How an Econ Teacher Inspired a Front-Runner to Shake it Up, and Trust The Process

Jonathan Wren

As a fan of individual NBA players growing up, I had not built up a passion for any one team. That is, until my Senior year of college in 2015, when an Econ professor with a peculiar-personality (is there any other kind?) put me on to another peculiar-personality's investment-centric, all-encompassing strategy for long term success predicated on short term failures.

I'm not here to describe Sam Hinkie the Philadelphia 76ers' process to you. Pablo Torre did in 2015, as have dozens of journalists since then. What I wish to convey is why and how a Kobe fan from the suburbs outside Washington, D.C., and thousands of sports fans from both in and outside of Southeast PA, came to root -- loudly -- for a bunch of "losers."

Communication with my college roommate at the time, a Philly sports guy through and through, was essentially a series of verbal jousts, with particularly hot takes being our weapon of choice. And when it came to his favorite team starting 0 and 17, Tim was bought in. And almost immediately upon introduction, so was I.

Why? Because it made sense. Tanking spat in the face of modern sports' expectation to win now at all costs. The Process refuses to give in to the pressures teams face from the media, the paying customers, and the front office to be as competitive as possible each and every day. It challenged fans to think with the longest view in the room, when that room has historically been full of people who have thrown snowballs at Santa Claus without a care in the world for what that may bring come December 25th.

Losing was then. Years later, after injuries of Nerlens Noel, Joel Embiid, Ben Simmons, and Markelle Fultz, and the payout is now. To extend Hinkie's farming metaphor (used extensively throughout his resignation letter) further than it's already Go-Go Gadget Extendo arm can go, The Process has planted a beautiful -- (rethinks use of word "beautiful" here, googles "weird fruit-bearing tree," spends 5 minutes learning about unusual fruits) -- has planted a…. unique Jackfruit Tree. We have allowed that extra-large fruit time to ripen, and now we get to see how it tastes (nailed that metaphor).

There are a lot of haters and doubters out there who will cite the importance of old-school team building terms such as "chemistry" and "fit." 

"It is overly simplistic to claim that an approach relying on math, while throwing positional needs out the window, could have possibly resulted in a talented squad with no chemistry or fit," said a Sixers homer with his outside-voice.

Sixers homers' faith in Hinkie harkens back to the simple truth in a sport fielding five men on the court who play both offense and defense -- talent wins. Hinkie's accumulation of assets will fill in the rest.

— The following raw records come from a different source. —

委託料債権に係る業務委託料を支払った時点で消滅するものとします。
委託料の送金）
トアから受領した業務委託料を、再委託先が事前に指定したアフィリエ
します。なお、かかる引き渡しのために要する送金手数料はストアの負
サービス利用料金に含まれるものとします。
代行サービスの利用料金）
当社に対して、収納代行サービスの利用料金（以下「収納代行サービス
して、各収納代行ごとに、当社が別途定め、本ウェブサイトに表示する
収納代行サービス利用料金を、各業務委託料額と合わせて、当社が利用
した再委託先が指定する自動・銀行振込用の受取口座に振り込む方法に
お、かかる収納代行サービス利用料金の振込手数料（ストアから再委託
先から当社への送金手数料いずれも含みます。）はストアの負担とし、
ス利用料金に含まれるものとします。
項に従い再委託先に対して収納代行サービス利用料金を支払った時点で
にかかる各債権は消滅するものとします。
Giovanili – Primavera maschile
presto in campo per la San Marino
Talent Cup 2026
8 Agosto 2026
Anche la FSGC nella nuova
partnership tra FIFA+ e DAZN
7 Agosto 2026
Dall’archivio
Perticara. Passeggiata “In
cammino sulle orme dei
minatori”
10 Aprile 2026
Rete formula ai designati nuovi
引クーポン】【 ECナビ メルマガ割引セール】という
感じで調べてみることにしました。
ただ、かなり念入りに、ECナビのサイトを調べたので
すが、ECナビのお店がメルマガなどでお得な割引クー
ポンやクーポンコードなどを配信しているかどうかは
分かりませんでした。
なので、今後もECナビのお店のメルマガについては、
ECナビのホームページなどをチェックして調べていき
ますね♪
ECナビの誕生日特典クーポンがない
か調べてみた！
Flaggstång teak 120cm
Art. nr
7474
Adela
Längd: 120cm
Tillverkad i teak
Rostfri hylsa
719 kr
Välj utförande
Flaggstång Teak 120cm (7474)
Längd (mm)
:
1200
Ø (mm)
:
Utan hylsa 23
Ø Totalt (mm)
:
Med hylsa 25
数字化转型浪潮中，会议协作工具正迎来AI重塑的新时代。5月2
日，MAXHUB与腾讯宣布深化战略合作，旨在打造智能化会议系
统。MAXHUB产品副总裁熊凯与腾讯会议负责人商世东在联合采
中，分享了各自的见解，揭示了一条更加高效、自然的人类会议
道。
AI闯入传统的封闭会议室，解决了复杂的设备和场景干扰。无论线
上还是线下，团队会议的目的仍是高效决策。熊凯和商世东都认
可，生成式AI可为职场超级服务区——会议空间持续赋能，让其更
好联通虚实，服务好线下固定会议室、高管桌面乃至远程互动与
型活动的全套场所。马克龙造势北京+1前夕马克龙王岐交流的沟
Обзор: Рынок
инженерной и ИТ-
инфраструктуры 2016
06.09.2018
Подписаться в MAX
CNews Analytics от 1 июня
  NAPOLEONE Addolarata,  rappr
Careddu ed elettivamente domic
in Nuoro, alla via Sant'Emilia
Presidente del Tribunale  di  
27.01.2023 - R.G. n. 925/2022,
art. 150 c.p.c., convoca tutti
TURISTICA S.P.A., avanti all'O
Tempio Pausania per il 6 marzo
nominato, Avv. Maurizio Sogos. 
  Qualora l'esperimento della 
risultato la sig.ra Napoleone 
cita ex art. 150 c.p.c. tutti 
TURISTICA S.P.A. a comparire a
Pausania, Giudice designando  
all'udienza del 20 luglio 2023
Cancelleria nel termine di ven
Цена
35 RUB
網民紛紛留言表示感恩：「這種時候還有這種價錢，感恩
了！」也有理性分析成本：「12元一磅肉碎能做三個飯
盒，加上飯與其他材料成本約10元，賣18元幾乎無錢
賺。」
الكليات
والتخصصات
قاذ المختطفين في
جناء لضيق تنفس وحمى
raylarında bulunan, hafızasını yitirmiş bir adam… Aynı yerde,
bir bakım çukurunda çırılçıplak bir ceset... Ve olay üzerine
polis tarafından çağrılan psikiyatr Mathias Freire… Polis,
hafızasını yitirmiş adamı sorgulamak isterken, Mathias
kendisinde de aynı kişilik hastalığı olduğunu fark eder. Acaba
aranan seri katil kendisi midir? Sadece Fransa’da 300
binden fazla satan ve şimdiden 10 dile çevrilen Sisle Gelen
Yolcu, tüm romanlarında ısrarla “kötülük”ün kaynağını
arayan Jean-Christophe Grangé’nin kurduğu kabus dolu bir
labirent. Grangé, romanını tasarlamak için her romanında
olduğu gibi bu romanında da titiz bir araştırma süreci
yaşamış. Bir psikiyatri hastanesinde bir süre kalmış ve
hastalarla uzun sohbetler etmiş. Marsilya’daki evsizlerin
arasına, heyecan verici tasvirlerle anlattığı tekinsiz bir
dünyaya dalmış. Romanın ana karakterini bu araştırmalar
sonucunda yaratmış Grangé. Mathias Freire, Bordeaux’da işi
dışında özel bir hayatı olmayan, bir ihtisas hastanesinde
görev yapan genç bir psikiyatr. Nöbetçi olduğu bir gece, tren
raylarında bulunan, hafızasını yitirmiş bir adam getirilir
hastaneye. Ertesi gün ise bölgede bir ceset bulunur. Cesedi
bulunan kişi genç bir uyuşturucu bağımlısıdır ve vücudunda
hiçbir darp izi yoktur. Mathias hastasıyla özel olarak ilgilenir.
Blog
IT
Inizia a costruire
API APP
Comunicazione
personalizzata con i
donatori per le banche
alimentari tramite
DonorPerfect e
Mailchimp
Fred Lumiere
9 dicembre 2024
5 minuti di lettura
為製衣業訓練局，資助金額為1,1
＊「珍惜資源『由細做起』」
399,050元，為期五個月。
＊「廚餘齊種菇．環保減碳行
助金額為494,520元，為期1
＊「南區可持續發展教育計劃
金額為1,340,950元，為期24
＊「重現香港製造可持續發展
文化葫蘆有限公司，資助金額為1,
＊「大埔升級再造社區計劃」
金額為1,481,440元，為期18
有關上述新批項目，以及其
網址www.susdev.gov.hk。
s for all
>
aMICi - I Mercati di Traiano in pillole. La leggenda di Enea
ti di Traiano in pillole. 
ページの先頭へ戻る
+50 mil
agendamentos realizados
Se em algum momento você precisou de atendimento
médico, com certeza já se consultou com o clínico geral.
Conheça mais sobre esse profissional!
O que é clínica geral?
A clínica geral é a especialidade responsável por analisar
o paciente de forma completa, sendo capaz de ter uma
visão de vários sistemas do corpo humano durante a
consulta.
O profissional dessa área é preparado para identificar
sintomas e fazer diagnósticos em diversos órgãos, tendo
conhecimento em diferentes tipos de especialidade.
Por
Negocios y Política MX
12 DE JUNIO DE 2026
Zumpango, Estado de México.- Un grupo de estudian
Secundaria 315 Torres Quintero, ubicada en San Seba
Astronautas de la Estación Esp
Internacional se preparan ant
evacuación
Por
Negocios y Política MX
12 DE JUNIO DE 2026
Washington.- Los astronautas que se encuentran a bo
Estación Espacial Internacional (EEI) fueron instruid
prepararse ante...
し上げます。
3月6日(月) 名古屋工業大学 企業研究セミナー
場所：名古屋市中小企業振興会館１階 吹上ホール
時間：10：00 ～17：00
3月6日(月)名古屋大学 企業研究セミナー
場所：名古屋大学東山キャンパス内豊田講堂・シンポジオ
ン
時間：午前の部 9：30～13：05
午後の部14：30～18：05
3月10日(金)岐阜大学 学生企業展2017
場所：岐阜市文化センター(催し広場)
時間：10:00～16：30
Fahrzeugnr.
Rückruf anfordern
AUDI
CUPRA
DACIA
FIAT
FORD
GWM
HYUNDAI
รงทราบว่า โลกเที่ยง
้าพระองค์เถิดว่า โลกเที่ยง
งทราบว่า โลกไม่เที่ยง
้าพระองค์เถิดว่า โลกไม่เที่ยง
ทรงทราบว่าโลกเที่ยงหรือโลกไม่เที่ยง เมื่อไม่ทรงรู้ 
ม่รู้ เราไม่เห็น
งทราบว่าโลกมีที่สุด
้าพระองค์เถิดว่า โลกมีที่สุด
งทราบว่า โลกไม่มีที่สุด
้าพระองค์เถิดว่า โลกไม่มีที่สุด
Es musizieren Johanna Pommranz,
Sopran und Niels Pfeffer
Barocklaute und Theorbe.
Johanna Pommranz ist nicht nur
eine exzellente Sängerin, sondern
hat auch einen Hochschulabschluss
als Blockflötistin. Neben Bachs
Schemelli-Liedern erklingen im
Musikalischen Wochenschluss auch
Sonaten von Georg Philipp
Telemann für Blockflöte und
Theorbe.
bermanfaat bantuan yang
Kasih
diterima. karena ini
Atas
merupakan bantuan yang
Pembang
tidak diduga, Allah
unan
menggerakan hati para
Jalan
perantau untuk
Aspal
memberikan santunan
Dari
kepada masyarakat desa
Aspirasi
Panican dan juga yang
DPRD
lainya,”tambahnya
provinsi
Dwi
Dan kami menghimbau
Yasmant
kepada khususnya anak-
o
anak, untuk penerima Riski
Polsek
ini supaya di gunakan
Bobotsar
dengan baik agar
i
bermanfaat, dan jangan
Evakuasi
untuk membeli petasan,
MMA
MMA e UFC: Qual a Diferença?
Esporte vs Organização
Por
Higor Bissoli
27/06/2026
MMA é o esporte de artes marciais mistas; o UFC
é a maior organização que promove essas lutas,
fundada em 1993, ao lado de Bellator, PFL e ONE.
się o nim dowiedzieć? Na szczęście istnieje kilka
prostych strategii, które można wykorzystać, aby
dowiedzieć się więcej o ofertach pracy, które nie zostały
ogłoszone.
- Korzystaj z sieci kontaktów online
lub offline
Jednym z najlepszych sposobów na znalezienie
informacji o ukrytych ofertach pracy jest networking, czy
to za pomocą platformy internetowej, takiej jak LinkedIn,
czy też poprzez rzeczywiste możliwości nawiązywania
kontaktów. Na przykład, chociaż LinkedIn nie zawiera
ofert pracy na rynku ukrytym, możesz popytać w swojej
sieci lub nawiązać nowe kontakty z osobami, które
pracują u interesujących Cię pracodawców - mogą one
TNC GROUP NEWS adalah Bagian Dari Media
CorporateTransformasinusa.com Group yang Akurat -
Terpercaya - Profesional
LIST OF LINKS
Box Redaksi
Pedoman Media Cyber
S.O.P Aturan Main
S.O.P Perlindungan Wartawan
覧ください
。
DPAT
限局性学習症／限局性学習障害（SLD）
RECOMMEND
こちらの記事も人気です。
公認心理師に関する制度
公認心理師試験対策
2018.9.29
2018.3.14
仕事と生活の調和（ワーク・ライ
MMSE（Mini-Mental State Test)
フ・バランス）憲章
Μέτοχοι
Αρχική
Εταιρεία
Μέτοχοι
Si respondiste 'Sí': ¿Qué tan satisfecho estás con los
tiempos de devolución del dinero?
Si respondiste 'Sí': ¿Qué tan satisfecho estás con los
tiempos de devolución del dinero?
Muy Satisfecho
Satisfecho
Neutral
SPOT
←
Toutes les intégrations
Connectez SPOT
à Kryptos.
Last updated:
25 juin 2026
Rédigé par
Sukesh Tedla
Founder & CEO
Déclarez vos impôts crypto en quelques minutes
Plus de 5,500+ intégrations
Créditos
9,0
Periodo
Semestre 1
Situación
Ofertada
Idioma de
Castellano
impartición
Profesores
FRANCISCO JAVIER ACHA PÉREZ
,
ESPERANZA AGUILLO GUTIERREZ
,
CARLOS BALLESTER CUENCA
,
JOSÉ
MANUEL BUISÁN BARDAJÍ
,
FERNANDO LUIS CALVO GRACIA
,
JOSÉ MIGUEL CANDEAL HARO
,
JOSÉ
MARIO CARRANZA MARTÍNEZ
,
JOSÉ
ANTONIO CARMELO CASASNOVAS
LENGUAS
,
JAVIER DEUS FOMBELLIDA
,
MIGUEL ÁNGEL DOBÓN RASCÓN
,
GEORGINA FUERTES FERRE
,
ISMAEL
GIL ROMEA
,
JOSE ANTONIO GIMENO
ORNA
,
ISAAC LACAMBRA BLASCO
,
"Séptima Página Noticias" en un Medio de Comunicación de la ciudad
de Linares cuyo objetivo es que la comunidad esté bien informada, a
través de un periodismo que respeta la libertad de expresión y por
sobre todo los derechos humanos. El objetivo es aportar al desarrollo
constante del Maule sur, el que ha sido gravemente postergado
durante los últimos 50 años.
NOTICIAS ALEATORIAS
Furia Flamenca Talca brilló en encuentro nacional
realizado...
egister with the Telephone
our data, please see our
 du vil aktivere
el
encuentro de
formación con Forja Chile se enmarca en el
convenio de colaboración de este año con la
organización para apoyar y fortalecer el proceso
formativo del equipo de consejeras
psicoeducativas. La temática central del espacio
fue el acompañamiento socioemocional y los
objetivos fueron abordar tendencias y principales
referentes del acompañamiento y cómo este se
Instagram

From Delaware Blue Coat to Championship Puzzle Piece

You don't need advanced analytics to see that the Sixers have struggled to find the right way to utilize Ben Simmons and Joel Embiid. Their body-language has been frustrating at times. Their verbal language has been, as well. Embiid is a career 32.2-percent 3-point shooter. Ben Simmons can't shoot a fish into the water.

The problem for this Sixers rotation has always been floor spacing. Ben Simmons, in the short corner "dunker's spot," clogs the lane for the beast whom Brett Brown has referred to as "Shaq with soccer feet." Shaq, with soccer feet, clogs the lane for Simmo the Savage's rim-rocking slams. The question has always been: Can the Sixers surround their two superstars with enough outside shooting to win a title?

Enter Malik Benjamin "Shake" Milton. On February 22nd in a game against the Eastern Conference favorites Milwaukee Bucks, Ben Simmons aggravated a lower-back injury, and Sixers fans held their collective breath. They were left with some solace, however, when the backup's backup, Shake Milton, who last year was playing on a two-way contract with the Sixers D-League affiliate in Delaware, went 5 for 7 from downtown.

As a rookie during the 2018–19 season, Shake appeared in only 20 games for the Sixers, averaging 13.4 minutes and 2.2 3-point attempts-per-game, with a 31.8 3-point percentage. However, a glance at his college stats showed that there might be plenty of room for growth. From 2015–2018 at Southern Methodist University, Shake averaged 42.7-percent from 3-land (and 43.4-percent his final year).

This year, with more minutes and more attempts, Shake has found his bake, shooting a Summertime-No-Shade, Direct-Sunlight-Asphalt-Hot 46.7-percent from behind the arc. The former high school Gatorade Player of the Year from the state of Oklahoma is also not afraid to let the wind come sweepin' down the paint.

The 54th pick in the 2018 NBA Draft came to Philly from Dallas for two late second-round draft picks. At the Time, Sixers head coach Brett Brown was quoted saying that years of making "trades that we made to acquire future picks" built the capital to acquire "somebody that we really like" in Shake Milton.

To sum up five years of fandom and too many words:

Math + Passion + Vision = Process.

Process + Time? Spectators of the Process -- pundits, fans, students, hell even the haters -- will have their eyes glued to a bubble with a variety of expectations to that hypothetical math problem. I have my guess -- let's watch this team show their work.